** Given records **
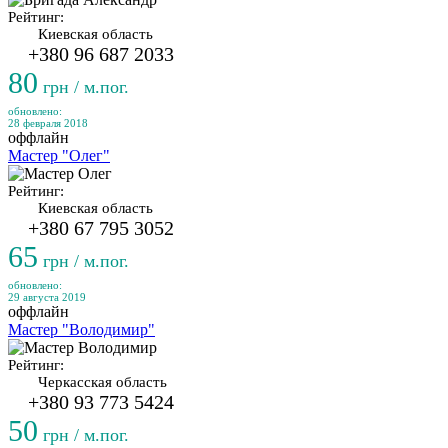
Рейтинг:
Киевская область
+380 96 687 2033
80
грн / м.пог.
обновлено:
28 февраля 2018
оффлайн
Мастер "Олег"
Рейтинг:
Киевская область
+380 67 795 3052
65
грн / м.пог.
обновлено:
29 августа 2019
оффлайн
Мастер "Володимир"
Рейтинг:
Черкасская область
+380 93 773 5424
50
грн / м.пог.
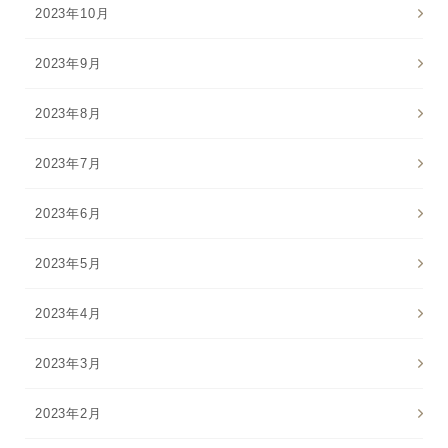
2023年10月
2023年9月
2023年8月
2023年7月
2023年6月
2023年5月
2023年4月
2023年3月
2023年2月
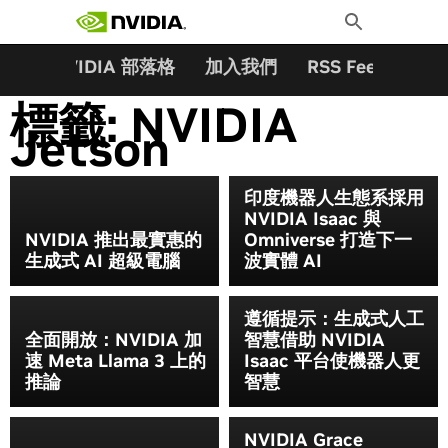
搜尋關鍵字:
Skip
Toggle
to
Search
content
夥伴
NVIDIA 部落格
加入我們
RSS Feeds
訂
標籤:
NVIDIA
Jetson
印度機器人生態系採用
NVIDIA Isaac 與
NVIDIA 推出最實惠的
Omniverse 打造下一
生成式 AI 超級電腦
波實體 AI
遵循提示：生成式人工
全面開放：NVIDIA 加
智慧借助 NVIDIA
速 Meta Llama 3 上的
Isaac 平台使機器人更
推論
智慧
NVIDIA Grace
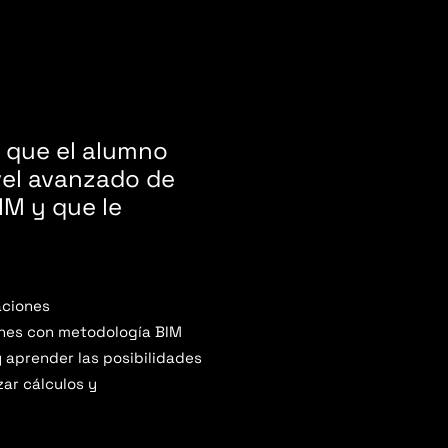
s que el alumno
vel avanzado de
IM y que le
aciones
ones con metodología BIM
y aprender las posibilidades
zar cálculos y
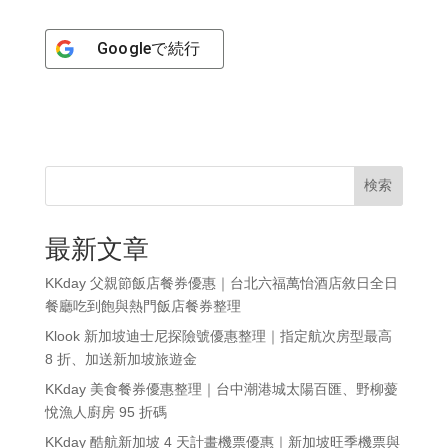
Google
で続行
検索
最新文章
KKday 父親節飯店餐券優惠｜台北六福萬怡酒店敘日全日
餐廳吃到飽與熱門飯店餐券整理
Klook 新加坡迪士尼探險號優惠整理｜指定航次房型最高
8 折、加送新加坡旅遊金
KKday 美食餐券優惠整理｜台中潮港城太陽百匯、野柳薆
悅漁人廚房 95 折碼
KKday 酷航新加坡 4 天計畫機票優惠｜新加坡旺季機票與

...

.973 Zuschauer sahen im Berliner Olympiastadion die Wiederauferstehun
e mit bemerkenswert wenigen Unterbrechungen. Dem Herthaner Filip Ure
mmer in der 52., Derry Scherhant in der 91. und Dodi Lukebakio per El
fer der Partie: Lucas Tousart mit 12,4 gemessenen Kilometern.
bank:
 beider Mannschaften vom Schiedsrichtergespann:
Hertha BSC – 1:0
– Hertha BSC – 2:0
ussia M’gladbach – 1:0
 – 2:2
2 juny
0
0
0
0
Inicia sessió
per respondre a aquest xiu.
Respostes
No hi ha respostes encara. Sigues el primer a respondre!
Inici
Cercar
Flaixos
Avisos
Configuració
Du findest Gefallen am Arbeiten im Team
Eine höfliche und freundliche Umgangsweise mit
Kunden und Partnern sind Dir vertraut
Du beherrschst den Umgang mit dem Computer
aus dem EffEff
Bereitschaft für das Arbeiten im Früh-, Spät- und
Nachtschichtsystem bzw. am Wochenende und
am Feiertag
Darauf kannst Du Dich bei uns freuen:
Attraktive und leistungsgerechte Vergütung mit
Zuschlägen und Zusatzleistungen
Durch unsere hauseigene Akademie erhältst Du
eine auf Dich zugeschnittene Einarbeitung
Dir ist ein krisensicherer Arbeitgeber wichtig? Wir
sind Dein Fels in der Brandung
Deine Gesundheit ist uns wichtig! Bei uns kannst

** Task goal **
Calculate how many lines of the material include the string "Arbeiten", and state that number by itself.

** Written solution **
2